Mannucci P M, Tenconi P M, Castaman G, Rodeghiero F
Angelo Bianchi Bonomi Hemophilia and Thrombosis Center, IRCCS Policlinico Hospital, Milan, Italy.
Blood. 1992 Jun 15;79(12):3130-7.
Until recently, cryoprecipitate has been the treatment of choice in patients with severe von Willebrand disease (vWD) because it can transiently correct low plasma levels of factor VIII coagulant activity (FVIII:C) and shorten or normalize the prolonged bleeding time (BT), the two laboratory hallmarks of the disease. However, cryoprecipitate may still transmit blood-borne viruses, whereas the development of virucidal methods have rendered plasma concentrates containing FVIII:C and von Willebrand factor (vWF) safer. To establish their potential usefulness in the treatment of vWD, we compared the effect of four virus-inactivated concentrates on FVII:C and vWF plasma levels and the BT (template method) in 10 patients with severe vWD using a crossover randomized design. The concentrates were an intermediate-purity, pasteurized FVIII-vWF concentrate; an intermediate-purity, dry-heated FVIII-vWF concentrate; a solvent/detergent-treated vWF concentrate, containing little FVIII; and a high-purity solvent/detergent-treated FVIII-vWF concentrate. All concentrates were equally effective in attaining normal and sustained levels of FVIII:C postinfusion, although peak levels were more delayed after the vWF concentrate. The effect of concentrates on the BT, however, was less uniform and satisfactory. The pasteurized FVIII-vWF concentrate transiently corrected, completely or partially, the BT in 8 of 10 patients, the dry-heated and solvent/detergent FVIII/vWF concentrates in five, whereas in no patient did the vWF concentrate correct the BT according to the criteria used in this study. These effects on the BT were not related to the plasma levels of ristocetin cofactor activity-attained postinfusion (100 U/dL or more in the majority of patients) or to the multimeric structure of vWF in concentrates (defective in larger multimers in all cases). In conclusion, even though virus-inactivated concentrates can be used to increase FVIII:C levels in patients with severe vWD, none of the concentrates studied by us consistently normalizes the BT in a sustained fashion.
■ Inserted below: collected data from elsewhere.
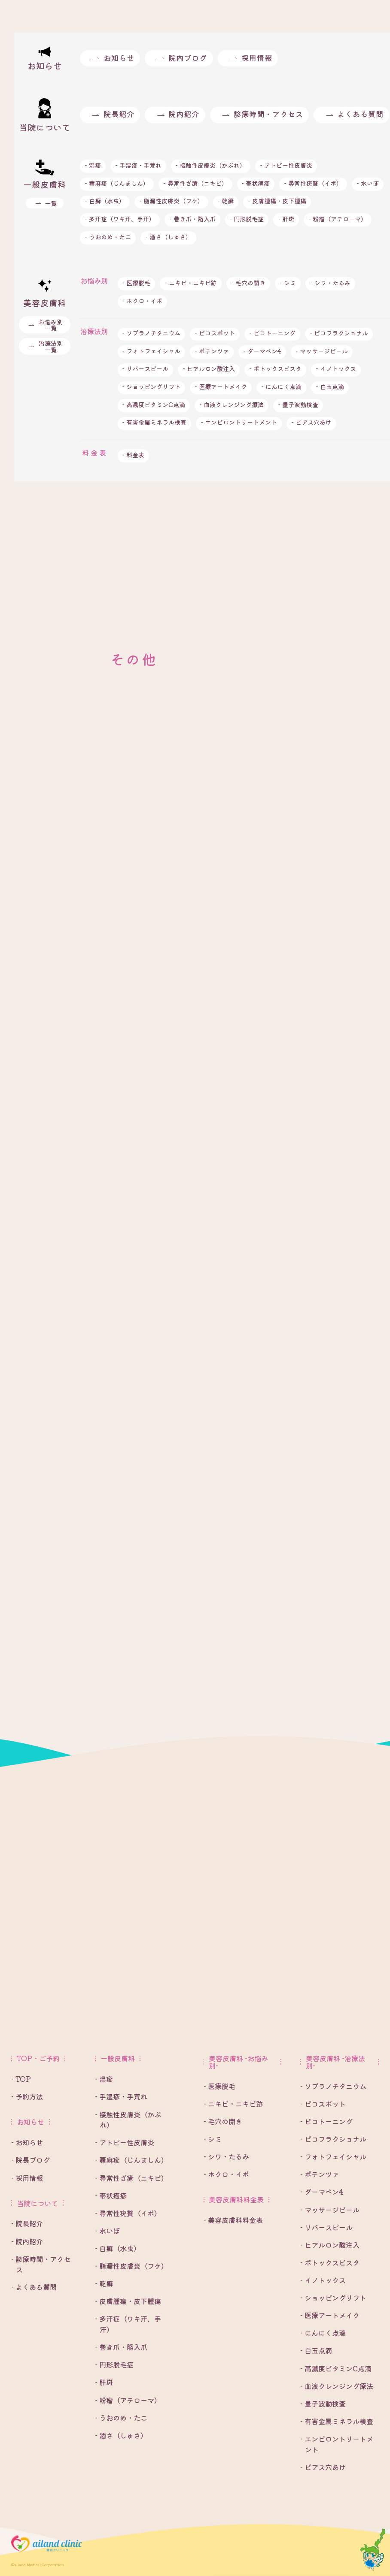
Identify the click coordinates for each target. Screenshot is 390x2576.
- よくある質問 (34, 2287)
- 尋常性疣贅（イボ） (313, 182)
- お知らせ (27, 2142)
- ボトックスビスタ (275, 368)
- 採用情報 (27, 2178)
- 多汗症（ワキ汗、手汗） (120, 218)
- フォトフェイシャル (151, 350)
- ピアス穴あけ (311, 421)
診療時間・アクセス (268, 114)
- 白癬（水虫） (105, 200)
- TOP (21, 2079)
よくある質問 (360, 114)
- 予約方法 (27, 2096)
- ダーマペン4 (262, 350)
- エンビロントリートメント (239, 421)
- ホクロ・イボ (142, 300)
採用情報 (256, 57)
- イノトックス (336, 368)
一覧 (51, 203)
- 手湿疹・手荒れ (138, 164)
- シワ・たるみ (330, 282)
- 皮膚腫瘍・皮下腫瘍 (277, 200)
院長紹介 (119, 114)
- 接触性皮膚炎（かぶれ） (210, 164)
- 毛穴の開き (248, 282)
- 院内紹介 (27, 2241)
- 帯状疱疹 (255, 182)
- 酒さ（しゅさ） (168, 236)
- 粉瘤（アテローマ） (337, 218)
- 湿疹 (93, 164)
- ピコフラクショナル (339, 332)
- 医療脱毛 (136, 282)
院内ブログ (187, 57)
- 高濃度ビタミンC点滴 (153, 404)
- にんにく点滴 (281, 386)
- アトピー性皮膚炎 (286, 164)
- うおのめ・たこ (108, 236)
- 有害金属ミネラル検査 (154, 421)
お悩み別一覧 (51, 324)
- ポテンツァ (212, 350)
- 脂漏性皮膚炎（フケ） (171, 200)
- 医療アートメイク (221, 386)
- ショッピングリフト (151, 386)
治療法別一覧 (51, 345)
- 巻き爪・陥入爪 (192, 218)
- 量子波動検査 (298, 404)
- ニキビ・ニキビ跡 (191, 282)
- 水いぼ (367, 182)
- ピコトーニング (272, 332)
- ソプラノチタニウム (151, 332)
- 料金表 (133, 454)
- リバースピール (145, 368)
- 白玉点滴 (330, 386)
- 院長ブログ (30, 2160)
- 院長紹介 (27, 2223)
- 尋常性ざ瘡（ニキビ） (195, 182)
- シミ (288, 282)
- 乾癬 (225, 200)
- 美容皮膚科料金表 (233, 2220)
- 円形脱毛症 (246, 218)
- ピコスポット (215, 332)
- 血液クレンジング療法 (231, 404)
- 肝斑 (286, 218)
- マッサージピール (322, 350)
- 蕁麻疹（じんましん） (117, 182)
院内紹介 (183, 114)
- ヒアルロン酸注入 (209, 368)
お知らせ (119, 57)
直到最近,冷沉淀一直是重度血管性血友病(vWD)患者的首选治疗方法,因为它可以暂时纠正血浆中凝血因子VIII促凝活性(FVIII:C)水平过低的情况,并缩短或使延长的出血时间(BT)恢复正常,这是该疾病的两个实验室特征。然而,冷沉淀仍可能传播血源性病毒,而灭病毒方法的发展使含有FVIII:C和血管性血友病因子(vWF)的血浆浓缩物更安全。为了确定它们在治疗vWD中的潜在效用,我们采用交叉随机设计,比较了四种病毒灭活浓缩物对10例重度vWD患者的FVII:C和vWF血浆水平以及BT(模板法)的影响。这些浓缩物分别是一种中间纯度的巴氏消毒FVIII-vWF浓缩物;一种中间纯度的干热FVIII-vWF浓缩物;一种经溶剂/去污剂处理的vWF浓缩物,含少量FVIII;以及一种高纯度溶剂/去污剂处理的FVIII-vWF浓缩物。所有浓缩物在输注后使FVIII:C达到正常和持续水平方面同样有效,尽管vWF浓缩物输注后的峰值水平延迟更久。然而,浓缩物对BT的影响不太一致且不太理想。巴氏消毒的FVIII-vWF浓缩物在10例患者中的8例中暂时完全或部分纠正了BT,干热和溶剂/去污剂FVIII/vWF浓缩物在5例患者中起到了同样作用,而根据本研究使用的标准,vWF浓缩物在任何患者中都未能纠正BT。这些对BT的影响与输注后达到的瑞斯托霉素辅因子活性血浆水平(大多数患者中为100 U/dL或更高)或浓缩物中vWF的多聚体结构无关(所有情况下较大的多聚体均有缺陷)。总之,尽管病毒灭活浓缩物可用于提高重度vWD患者的FVIII:C水平,但我们研究的所有浓缩物均不能持续使BT持续恢复正常。